Josh’s parents began the application process, and it wasn’t long before he was living on our Boys Ranch campus. Josh said the transition couldn’t have been easier. He found much to like about the close-knit community. And, what could be more inviting to an athletic young man than the hope of playing sports?
“They’ll teach you how to do things,” Josh said. “Here, you can learn. You can be part of a family. Me, I’m a part of cross country, part of history, part of a tradition that’s been going on.”
At Boys Ranch, Josh is a part of many storied traditions. He’s one of thousands of lives touched by Cal Farley’s over more than seven decades. At Boys Ranch High School, one of four campus schools that work hand-in-hand with Cal Farley’s therapeutic programs, he is a part of a cross country team with a history of athletic excellence. And, this year was his second time to compete in Cal Farley’s longest-standing tradition, the Boys Ranch Rodeo.
“I (thought) wow, that would be fun!” Josh said of his introduction to rodeo. “I enjoy having that opportunity to say in my head that I can win.”
The potential for high achievement (goes hand-in-hand) with the healthy adventure Cal Farley’s works to provide the youth we serve. For young people who haven’t always experienced a lot of wins in life, it’s a powerful experience.
And, ironically, establishing a pattern of achievement often empowers kids like Josh to see that life isn’t all about winning, after all. In Josh’s case, that perspective has developed into a strong desire to serve others.
As he learns how to put his desire to serve others into action, Josh is learning a great deal from Cal Farley’s chapel program, too.
“One thing that will never leave you is God,” he said. “He won’t leave you, that’s what I had to learn.”
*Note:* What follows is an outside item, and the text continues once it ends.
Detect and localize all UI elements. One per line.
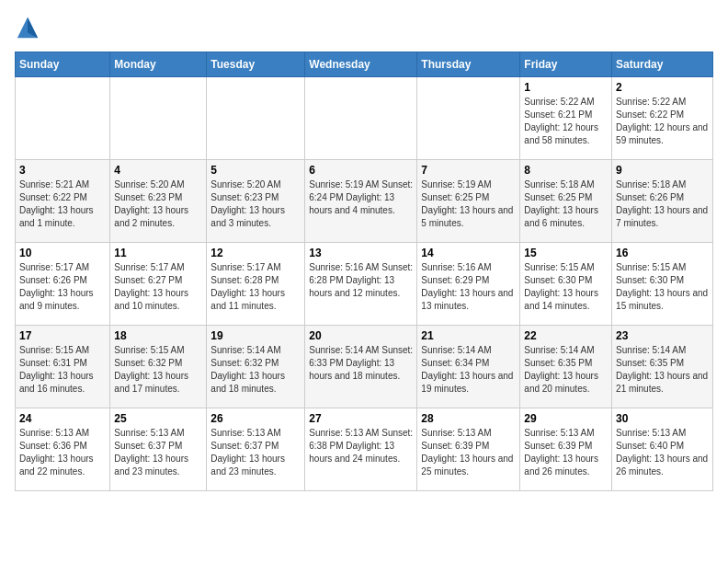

Josh said his family has been an encouraging part of his time at Cal Farley’s, too, saying he talks to them every week.
“They’re something. They’re really godly people,” Josh said. “They’re great parents.”
As Josh looks toward next year’s high school graduation and the next step of his life’s adventure, he’s grateful to his family for allowing him to come to Cal Farley’s. And, he said he’s grateful for the thousands of people across the country who’ve cared about his future enough to support Cal Farley’s life-changing mission.
“Thank you for changing my life for the best,” he said.